1. A rectangle has a constant area of 200 square meters and its length L is increasing at the rate of 4 meters per second.
a. Find the width W at the instant the width is decreasing at the rate of .4 meters per second.
b. At what rate is the diagonal D of the rectangle changing at the instant when the width W is 10 meters?
To solve this problem, we need to use the formulas for the area of a rectangle and the Pythagorean theorem.
a. To find the width W at the instant when it is decreasing at the rate of 0.4 meters per second, we will differentiate the area formula and solve for the width.
The area of a rectangle is given by the equation A = L * W, where A is the area, L is the length, and W is the width. Since the area is constant at 200 square meters, we have:
200 = L * W
Now, we need to differentiate both sides of this equation with respect to time (t) to find the rates of change of the variables. Since L is increasing at a rate of 4 meters per second, we have dL/dt = 4. Similarly, we are given that dW/dt = -0.4 (since the width is decreasing at a rate of 0.4 meters per second).
Differentiating the equation with respect to time:
d(200) / dt = d(L * W) / dt
0 = dL/dt * W + L * dW/dt
Substituting the given values:
0 = 4 * W + 200 * (-0.4)
Now, solve for W:
0 = 4W - 80
4W = 80
W = 20
Therefore, at the instant when the width is decreasing at a rate of 0.4 meters per second, the width W of the rectangle is 20 meters.

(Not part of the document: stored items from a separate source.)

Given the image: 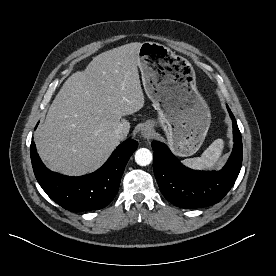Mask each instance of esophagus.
Instances as JSON below:
<instances>
[{"mask_svg": "<svg viewBox=\"0 0 276 276\" xmlns=\"http://www.w3.org/2000/svg\"><path fill=\"white\" fill-rule=\"evenodd\" d=\"M141 135L144 138H149L152 135V131L149 127H144L141 129Z\"/></svg>", "mask_w": 276, "mask_h": 276, "instance_id": "esophagus-1", "label": "esophagus"}]
</instances>
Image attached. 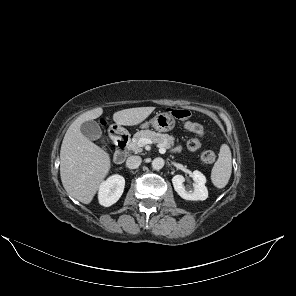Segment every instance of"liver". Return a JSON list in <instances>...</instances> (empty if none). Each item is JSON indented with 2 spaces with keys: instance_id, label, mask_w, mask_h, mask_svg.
Listing matches in <instances>:
<instances>
[{
  "instance_id": "obj_1",
  "label": "liver",
  "mask_w": 296,
  "mask_h": 296,
  "mask_svg": "<svg viewBox=\"0 0 296 296\" xmlns=\"http://www.w3.org/2000/svg\"><path fill=\"white\" fill-rule=\"evenodd\" d=\"M155 107H137L117 111L113 120L117 125L134 126L144 121ZM103 114L101 107L80 115L68 128L60 150V176L67 193L89 204L111 168L109 154L86 138L80 130L85 121Z\"/></svg>"
}]
</instances>
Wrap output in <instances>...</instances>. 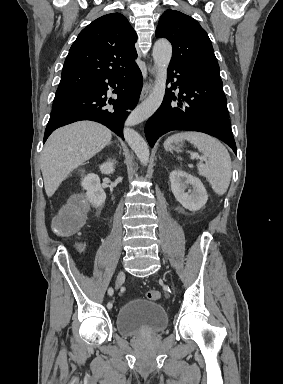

b. To find the rate of change of the diagonal D of the rectangle when the width W is 10 meters, we can use the Pythagorean theorem.
The Pythagorean theorem states that the square of the hypotenuse (D) of a right triangle is equal to the sum of the squares of the other two sides (L and W). Therefore:
D^2 = L^2 + W^2
Differentiating both sides of this equation with respect to time (t):
2D * dD/dt = 2L * dL/dt + 2W * dW/dt
We can now substitute the known values into the equation:
D = √(L^2 + W^2) = √(L^2 + 10^2)
dL/dt = 4 (given)
dW/dt = ? (what we need to find)
L = ? (what we need to find)
W = 10 (given)
Since the area of the rectangle is constant at 200 square meters, we have:
L * W = 200
Therefore, L = 200 / 10 = 20
Now, substitute these values into the equation and solve for dD/dt:
2D * dD/dt = 2L * dL/dt + 2W * dW/dt
2D * dD/dt = 2(20) * 4 + 2(10) * dW/dt
Simplifying the equation:
dD/dt = (40 + 20 * dW/dt) / D
Now, substitute D = √(20^2 + 10^2) = √500 into the equation:
dD/dt = (40 + 20 * dW/dt) / √500
Finally, substitute the given value dW/dt = -0.4 and calculate the rate:
dD/dt = (40 + 20 * (-0.4)) / √500
dD/dt = (40 - 8) / √500
dD/dt = 32 / √500
Simplify the square root:
dD/dt = 32 / (10 * √5)
dD/dt = 16 / √5
Therefore, at the instant when the width W is 10 meters, the rate of change of the diagonal D of the rectangle is approximately 16 / √5 meters per second.